*** Begin section ***

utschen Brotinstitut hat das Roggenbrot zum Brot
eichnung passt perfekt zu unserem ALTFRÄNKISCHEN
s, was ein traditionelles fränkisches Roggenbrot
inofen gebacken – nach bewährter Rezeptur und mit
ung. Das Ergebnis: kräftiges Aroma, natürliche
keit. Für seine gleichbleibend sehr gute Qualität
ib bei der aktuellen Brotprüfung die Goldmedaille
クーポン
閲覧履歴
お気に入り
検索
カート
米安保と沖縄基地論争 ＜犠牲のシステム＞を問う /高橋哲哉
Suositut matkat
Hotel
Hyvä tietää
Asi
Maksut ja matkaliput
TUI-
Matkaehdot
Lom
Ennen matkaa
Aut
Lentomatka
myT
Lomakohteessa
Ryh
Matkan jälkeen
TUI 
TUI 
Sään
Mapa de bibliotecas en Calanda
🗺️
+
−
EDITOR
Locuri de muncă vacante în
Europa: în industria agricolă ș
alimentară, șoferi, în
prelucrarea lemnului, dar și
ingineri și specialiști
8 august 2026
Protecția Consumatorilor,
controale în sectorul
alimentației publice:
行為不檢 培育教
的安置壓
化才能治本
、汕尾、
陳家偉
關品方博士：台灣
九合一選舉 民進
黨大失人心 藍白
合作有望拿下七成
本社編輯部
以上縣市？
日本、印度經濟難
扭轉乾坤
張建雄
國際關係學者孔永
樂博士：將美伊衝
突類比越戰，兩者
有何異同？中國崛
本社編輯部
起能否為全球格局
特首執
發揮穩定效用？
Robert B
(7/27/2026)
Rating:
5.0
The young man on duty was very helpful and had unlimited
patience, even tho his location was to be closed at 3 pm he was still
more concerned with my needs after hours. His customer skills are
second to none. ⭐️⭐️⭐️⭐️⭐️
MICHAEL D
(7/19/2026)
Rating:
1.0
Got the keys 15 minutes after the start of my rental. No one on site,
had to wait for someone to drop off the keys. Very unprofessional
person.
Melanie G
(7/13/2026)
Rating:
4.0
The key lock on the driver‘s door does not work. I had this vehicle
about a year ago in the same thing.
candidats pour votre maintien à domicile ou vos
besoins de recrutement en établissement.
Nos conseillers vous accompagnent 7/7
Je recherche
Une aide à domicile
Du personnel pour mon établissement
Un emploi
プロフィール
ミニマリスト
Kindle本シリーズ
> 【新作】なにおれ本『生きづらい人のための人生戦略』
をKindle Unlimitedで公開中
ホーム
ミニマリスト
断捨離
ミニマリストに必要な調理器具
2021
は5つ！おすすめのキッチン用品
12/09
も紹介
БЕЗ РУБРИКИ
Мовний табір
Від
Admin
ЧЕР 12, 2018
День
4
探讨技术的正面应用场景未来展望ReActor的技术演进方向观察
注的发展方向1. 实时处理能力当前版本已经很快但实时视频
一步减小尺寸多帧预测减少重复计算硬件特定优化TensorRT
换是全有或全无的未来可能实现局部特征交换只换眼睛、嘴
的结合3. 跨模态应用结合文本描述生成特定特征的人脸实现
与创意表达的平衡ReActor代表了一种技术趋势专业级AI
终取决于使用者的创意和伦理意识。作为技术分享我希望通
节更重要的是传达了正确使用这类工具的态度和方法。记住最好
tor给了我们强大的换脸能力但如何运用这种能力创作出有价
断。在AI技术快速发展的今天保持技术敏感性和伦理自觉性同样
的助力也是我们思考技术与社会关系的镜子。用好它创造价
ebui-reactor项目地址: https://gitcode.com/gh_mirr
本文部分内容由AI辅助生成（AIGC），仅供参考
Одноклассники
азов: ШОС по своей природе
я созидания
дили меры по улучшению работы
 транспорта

*** End section ***

Activity → Using the listing above, retype each line exactly.

Solution for this exercise →
utschen Brotinstitut hat das Roggenbrot zum Brot
eichnung passt perfekt zu unserem ALTFRÄNKISCHEN
s, was ein traditionelles fränkisches Roggenbrot
inofen gebacken – nach bewährter Rezeptur und mit
ung. Das Ergebnis: kräftiges Aroma, natürliche
keit. Für seine gleichbleibend sehr gute Qualität
ib bei der aktuellen Brotprüfung die Goldmedaille
クーポン
閲覧履歴
お気に入り
検索
カート
米安保と沖縄基地論争 ＜犠牲のシステム＞を問う /高橋哲哉
Suositut matkat
Hotel
Hyvä tietää
Asi
Maksut ja matkaliput
TUI-
Matkaehdot
Lom
Ennen matkaa
Aut
Lentomatka
myT
Lomakohteessa
Ryh
Matkan jälkeen
TUI 
TUI 
Sään
Mapa de bibliotecas en Calanda
🗺️
+
−
EDITOR
Locuri de muncă vacante în
Europa: în industria agricolă ș
alimentară, șoferi, în
prelucrarea lemnului, dar și
ingineri și specialiști
8 august 2026
Protecția Consumatorilor,
controale în sectorul
alimentației publice:
行為不檢 培育教
的安置壓
化才能治本
、汕尾、
陳家偉
關品方博士：台灣
九合一選舉 民進
黨大失人心 藍白
合作有望拿下七成
本社編輯部
以上縣市？
日本、印度經濟難
扭轉乾坤
張建雄
國際關係學者孔永
樂博士：將美伊衝
突類比越戰，兩者
有何異同？中國崛
本社編輯部
起能否為全球格局
特首執
發揮穩定效用？
Robert B
(7/27/2026)
Rating:
5.0
The young man on duty was very helpful and had unlimited
patience, even tho his location was to be closed at 3 pm he was still
more concerned with my needs after hours. His customer skills are
second to none. ⭐️⭐️⭐️⭐️⭐️
MICHAEL D
(7/19/2026)
Rating:
1.0
Got the keys 15 minutes after the start of my rental. No one on site,
had to wait for someone to drop off the keys. Very unprofessional
person.
Melanie G
(7/13/2026)
Rating:
4.0
The key lock on the driver‘s door does not work. I had this vehicle
about a year ago in the same thing.
candidats pour votre maintien à domicile ou vos
besoins de recrutement en établissement.
Nos conseillers vous accompagnent 7/7
Je recherche
Une aide à domicile
Du personnel pour mon établissement
Un emploi
プロフィール
ミニマリスト
Kindle本シリーズ
> 【新作】なにおれ本『生きづらい人のための人生戦略』
をKindle Unlimitedで公開中
ホーム
ミニマリスト
断捨離
ミニマリストに必要な調理器具
2021
は5つ！おすすめのキッチン用品
12/09
も紹介
БЕЗ РУБРИКИ
Мовний табір
Від
Admin
ЧЕР 12, 2018
День
4
探讨技术的正面应用场景未来展望ReActor的技术演进方向观察
注的发展方向1. 实时处理能力当前版本已经很快但实时视频
一步减小尺寸多帧预测减少重复计算硬件特定优化TensorRT
换是全有或全无的未来可能实现局部特征交换只换眼睛、嘴
的结合3. 跨模态应用结合文本描述生成特定特征的人脸实现
与创意表达的平衡ReActor代表了一种技术趋势专业级AI
终取决于使用者的创意和伦理意识。作为技术分享我希望通
节更重要的是传达了正确使用这类工具的态度和方法。记住最好
tor给了我们强大的换脸能力但如何运用这种能力创作出有价
断。在AI技术快速发展的今天保持技术敏感性和伦理自觉性同样
的助力也是我们思考技术与社会关系的镜子。用好它创造价
ebui-reactor项目地址: https://gitcode.com/gh_mirr
本文部分内容由AI辅助生成（AIGC），仅供参考
Одноклассники
азов: ШОС по своей природе
я созидания
дили меры по улучшению работы
 транспорта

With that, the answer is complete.